**What to produce:**
State how many lines in the entries below contain "Johnson". Write nothing but the number.

=== Supplied material ===

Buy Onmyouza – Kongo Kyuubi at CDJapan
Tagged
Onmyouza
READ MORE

===
=== Supplied material ===

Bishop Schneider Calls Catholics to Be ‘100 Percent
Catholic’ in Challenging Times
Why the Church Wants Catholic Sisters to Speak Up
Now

===
=== Supplied material ===

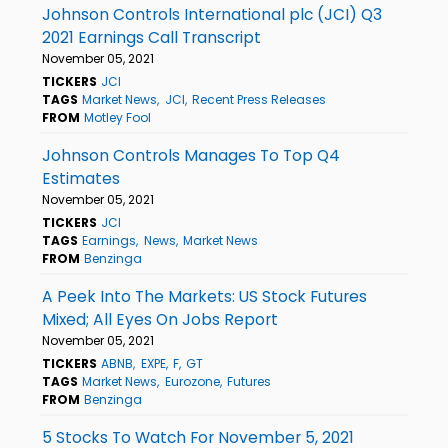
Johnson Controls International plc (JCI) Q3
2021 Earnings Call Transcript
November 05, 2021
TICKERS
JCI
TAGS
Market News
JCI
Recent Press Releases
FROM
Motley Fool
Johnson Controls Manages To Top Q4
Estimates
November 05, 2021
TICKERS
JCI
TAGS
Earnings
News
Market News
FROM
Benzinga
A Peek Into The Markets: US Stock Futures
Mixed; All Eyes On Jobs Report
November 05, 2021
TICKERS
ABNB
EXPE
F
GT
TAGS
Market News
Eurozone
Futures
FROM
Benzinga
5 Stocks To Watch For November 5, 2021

===

**Reply:**
2